I have read, mostly,  Josh Waitzkin's book The Art of Learning.   It is the tale of a remarkable life. And Josh's viewpoint of how he got there.   Namely, through his ability to learn.

It does provide some interesting background from his view that shows up in the movie.  And it provides some interesting background of Tai Chi that I had not known, especially regarding the martial aspect of the discipline, and the competitive aspect.  And as an adult world champion in Tai Chi, his results there are superb.   But...   I got this book to help me in chess.   I was wrong.

It turns out, other than a bunch of parables about events in his life while growing up, it has almost nothing to do with chess at all.  It really doesn't help you learn about chess, and it really doesn't help you learn better about chess.  It pretty much only leads you to the despair that a successful young player can have at chess, and the doubts that can come at the beginning of mastery.  

Well, crap.  These are hardly the encouraging words that a parent needs, or is hoping for.  And it finally dawns on me, that even with the scholastic successes, and the apparent trajectory towards greatness, he stops with an FIDE rating of 2464, and hasn't played a rated US game since 1999.  He provides little help for guidance of a junior, and somehow, the glint of information that we are all hoping for hasn't been attained, and can't be communicated.

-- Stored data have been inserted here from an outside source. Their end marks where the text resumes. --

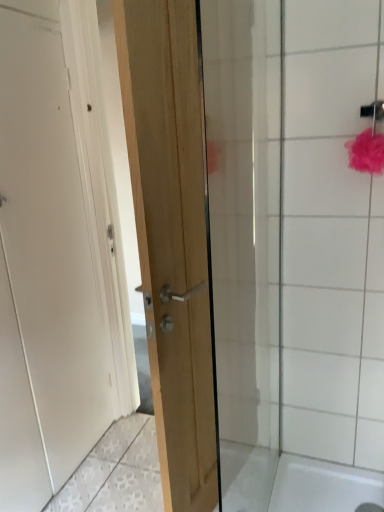 Question: Can white glossy shower door at upper right be found inside white matte door at left, the 1th door from the left?

Choices:
 (A) no
 (B) yes

Answer: (A)

Question: Does white matte door at left, the second door viewed from the right, appear on the right side of white glossy shower door at upper right?

Choices:
 (A) yes
 (B) no

Answer: (B)

Question: Does white matte door at left, the 1th door from the left, have a greater height compared to white glossy shower door at upper right?

Choices:
 (A) yes
 (B) no

Answer: (A)

Question: Are white matte door at left, the second door viewed from the right, and white glossy shower door at upper right located far from each other?

Choices:
 (A) yes
 (B) no

Answer: (B)

Question: From a real-world perspective, is white matte door at left, the second door viewed from the right, over white glossy shower door at upper right?

Choices:
 (A) yes
 (B) no

Answer: (A)

Question: Is white matte door at left, the 1th door from the left, next to white glossy shower door at upper right?

Choices:
 (A) no
 (B) yes

Answer: (A)

Question: Is white matte door at left, the 1th door from the left, positioned far away from natural wood door at center, which ranks as the second door in left-to-right order?

Choices:
 (A) yes
 (B) no

Answer: (B)

Question: Does white matte door at left, the second door viewed from the right, lie behind natural wood door at center, marked as the 1th door in a right-to-left arrangement?

Choices:
 (A) no
 (B) yes

Answer: (B)

Question: Can you confirm if white matte door at left, the second door viewed from the right, is smaller than natural wood door at center, which ranks as the second door in left-to-right order?

Choices:
 (A) no
 (B) yes

Answer: (A)

Question: Is white matte door at left, the second door viewed from the right, bigger than natural wood door at center, which ranks as the second door in left-to-right order?

Choices:
 (A) no
 (B) yes

Answer: (B)

Question: Could you tell me if white matte door at left, the second door viewed from the right, is facing natural wood door at center, marked as the 1th door in a right-to-left arrangement?

Choices:
 (A) no
 (B) yes

Answer: (B)

Question: Can you confirm if white matte door at left, the 1th door from the left, is positioned to the left of natural wood door at center, marked as the 1th door in a right-to-left arrangement?

Choices:
 (A) no
 (B) yes

Answer: (B)

Question: From a real-world perspective, is white glossy shower door at upper right physically above natural wood door at center, which ranks as the second door in left-to-right order?

Choices:
 (A) yes
 (B) no

Answer: (B)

Parts of the book were an easy read, some quite difficult, and ultimately, for this reader, I just couldn't slog through it.   I wanted to, I usually really like books of this nature.   I love the movie.   I think I gotta read his Dad's book.


Pawn Shaman said...

Well Josh Waitzkin has always seemed like kind of a knob. A fantastic and gifted chess player for sure. But he was exposed to an enormous amount of money and fame as a child. We all know this does not bode well for many people. His talent lies in chess. These other things, like writing and martial arts, he seems to be good at, but I think we all would be exceptional at our favorite hobbies if we had the money and fame.

The retired pawn said...


It is my opinion that Josh gave up chess because he didn't like to lose, and when he did, it ate at him. I can understand this, as my loses have led me to a many sleepless night. Imagine, just for a moment, what type of pressure he was under.

I don't think he billed this book as a chess book. I think he wrote it about the ability to learn, and probably needed some cash. I don't find fault in him...he is just a human doing what is best for himself.

likesforests said...

"I think we all would be exceptional at our favorite hobbies if we had the money and fame."

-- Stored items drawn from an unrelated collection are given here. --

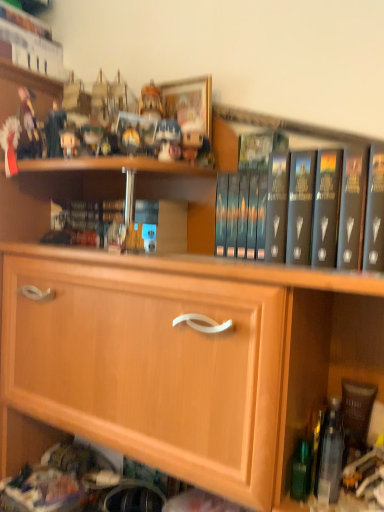 Question: Is clear plastic bottle at lower right with matte plastic toy at upper center, positioned as the 1th toy in front-to-back order?

Choices:
 (A) yes
 (B) no

Answer: (B)

Question: From a real-world perspective, is clear plastic bottle at lower right over matte plastic toy at upper center, which appears as the first toy when viewed from the right?

Choices:
 (A) no
 (B) yes

Answer: (A)

Question: Is matte plastic toy at upper center, which appears as the first toy when viewed from the right, a part of clear plastic bottle at lower right?

Choices:
 (A) no
 (B) yes

Answer: (A)

Question: Does clear plastic bottle at lower right appear on the right side of matte plastic toy at upper center, which appears as the first toy when viewed from the right?

Choices:
 (A) no
 (B) yes

Answer: (B)

Question: From a real-world perspective, is clear plastic bottle at lower right located beneath matte plastic toy at upper center, which appears as the first toy when viewed from the right?

Choices:
 (A) no
 (B) yes

Answer: (B)

Question: Considering the positions of hardcover book at center, placed as the 2th book when sorted from left to right, and dark gray hardcover book at center, the second book when ordered from bottom to top, in the image, is hardcover book at center, placed as the 2th book when sorted from left to right, wider or thinner than dark gray hardcover book at center, the second book when ordered from bottom to top,?

Choices:
 (A) thin
 (B) wide

Answer: (B)

Question: From a real-world perspective, is hardcover book at center, arranged as the second book when viewed from the right, positioned above or below dark gray hardcover book at center, which ranks as the first book in right-to-left order?

Choices:
 (A) above
 (B) below

Answer: (B)

Question: Visually, is hardcover book at center, which ranks as the first book in bottom-to-top order, positioned to the left or to the right of dark gray hardcover book at center, the 3th book in the left-to-right sequence?

Choices:
 (A) left
 (B) right

Answer: (A)

Question: Considering the positions of hardcover book at center, the 2th book viewed from the front, and dark gray hardcover book at center, which ranks as the first book in right-to-left order, in the image, is hardcover book at center, the 2th book viewed from the front, bigger or smaller than dark gray hardcover book at center, which ranks as the first book in right-to-left order,?

Choices:
 (A) small
 (B) big

Answer: (A)

Question: Is clear plastic bottle at lower right bigger or smaller than dark gray hardcover book at center, which ranks as the first book in right-to-left order?

Choices:
 (A) big
 (B) small

Answer: (B)

Question: Based on their positions, is clear plastic bottle at lower right located to the left or right of dark gray hardcover book at center, the 3th book in the left-to-right sequence?

Choices:
 (A) left
 (B) right

Answer: (B)

Question: In terms of height, does clear plastic bottle at lower right look taller or shorter compared to dark gray hardcover book at center, marked as the third book in a back-to-front arrangement?

Choices:
 (A) short
 (B) tall

Answer: (A)

Question: Is clear plastic bottle at lower right wider or thinner than dark gray hardcover book at center, marked as the third book in a back-to-front arrangement?

Choices:
 (A) thin
 (B) wide

Answer: (A)

Question: Do you think hardcover book at center, arranged as the second book when viewed from the right, is within wooden cabinet at center, or outside of it?

Choices:
 (A) outside
 (B) inside

Answer: (B)

Question: Considering their positions, is hardcover book at center, the third book from the top, located in front of or behind wooden cabinet at center?

Choices:
 (A) front
 (B) behind

Answer: (B) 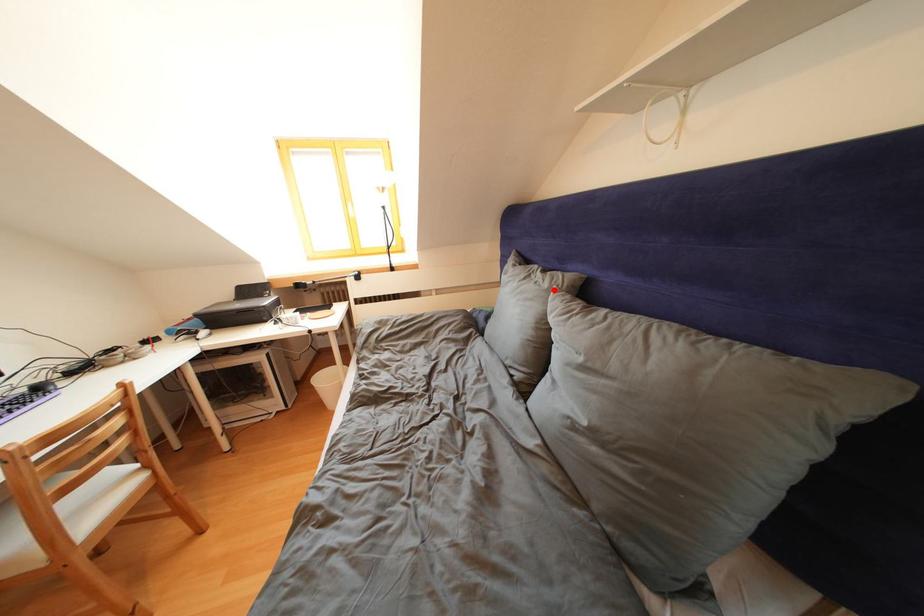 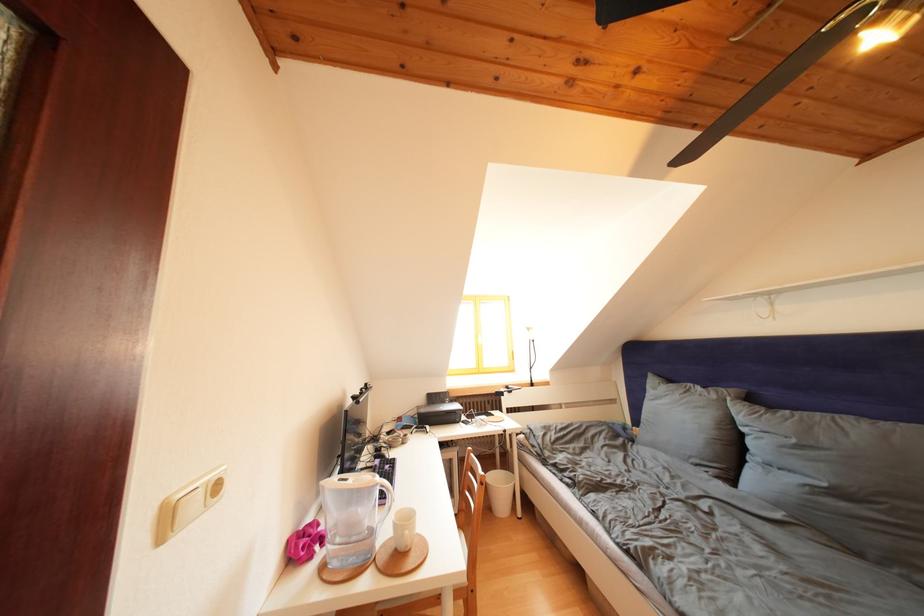 Locate, in the second image, the point that corresponds to the highlighted location in the first image.

(722, 402)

Sadly, when I receive a bonus at work it seems to correspond directly to a drop in my chess-playing ability. ;)

Anonymous said...

If he were as good as the movie, err, i mean his dads big mouth made him out to be, he would have made GM. He gave up at 29 realizing he wasnt good enough to. (No I'm not a troll, just someone telling the truth. if the truth is bitter, so be it)

likesforests said...

"It really is better to have 2 different kinds of engines during analysis (you can do this with the add kibitzer setting)." You also said this a few months ago. I'm now using two engines: Fritz with contempt set high to look for tricky lines, and Rybka with contempt set low to play a sound and extremely solid game. They both give different insights into a position. And the Chessbase GUI makes it easy to swap between them.

Pawn Shaman said...

Are you saying more money causes you to stray from chess?